Evaluating AAV-mediated gene replacement for Spinal Muscular Atrophy with Respiratory Distress 1
Lorson, Christian L.    Shababi, Monir   
University of Missouri-Columbia, Columbia, MO, United States

Spinal Muscular Atrophy with Respiratory Distress 1 (SMARD1) or Distal Spinal Muscular Atrophy (DSMA1) is a fatal autosomal recessive genetic disorder that is the second most common motor neuron disease in children. To date, no effective therapies or treatments exist for SMARD1. However, SMARD1 is an ideal candidate for vector-based gene therapy since it is monogenic and an animal model exists that reasonably recapitulates important features of disease. The gene responsible for SMARD1 is immunoglobulin -binding protein 2 (IGHMBP2). IGHMBP2 encodes a 993 amino acid protein that exhibits DNA/RNA helicase and ATPase activity, however, its normal and disease related functions are not well understood. While IGHMBP2 is ubiquitously expressed, motor neurons are a primary tissue in disease development, resulting in a pronounced wasting of skeletal muscle including the diaphragm. Recent advances in vector-based gene delivery in related areas such as Spinal Muscular Atrophy (or proximal SMA; 5q-linked SMA) have demonstrated that Adeno Associated Virus (AAV) vectors can efficiently enter a broad range of tissues within the central nervous system and the periphery, thereby effectively restoring expression of the disease gene.
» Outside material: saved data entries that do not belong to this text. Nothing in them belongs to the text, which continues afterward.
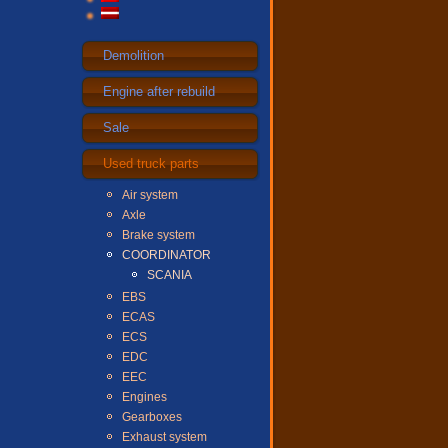
Demolition
Engine after rebuild
Sale
Used truck parts
Air system
Axle
Brake system
COORDINATOR
SCANIA
EBS
ECAS
ECS
EDC
EEC
Engines
Gearboxes
Exhaust system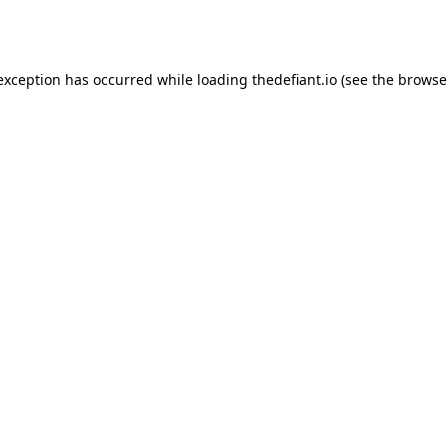
 exception has occurred while loading
thedefiant.io
(see the
browse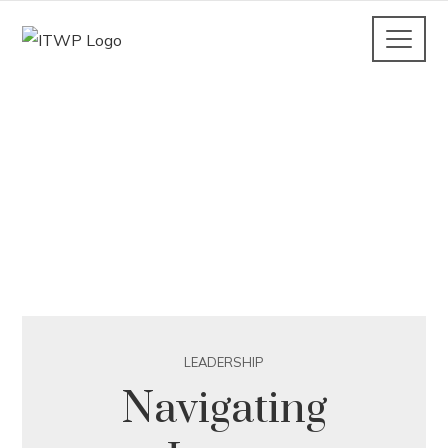
LEADERSHIP
Navigating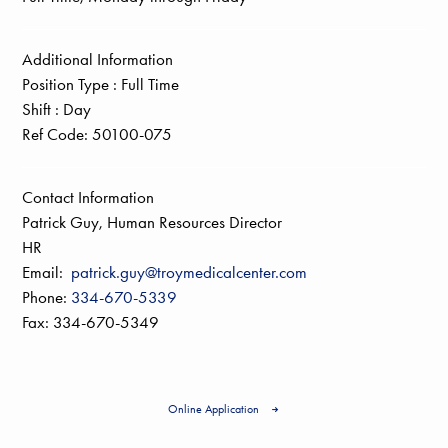
Additional Information
Position Type :
Full Time
Shift :
Day
Ref Code:
50100-075
Contact Information
Patrick Guy, Human Resources Director
HR
Email:
patrick.guy@troymedicalcenter.com
Phone:
334-670-5339
Fax: 334-670-5349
This proposal is designed to examine the utility of gene replacement as well as provide insight into disease development.

Public Health Relevance

Spinal Muscular Atrophy with Respiratory Distress (SMARD1) is the second most common motor neuron disease of children, yet there currently is no effective treatment. The goal of this project is to demonstrate the feasibility of a gene replacement program in an important animal model of disease and to move the AAV9-IGHMBP2 vector close to clinical trial.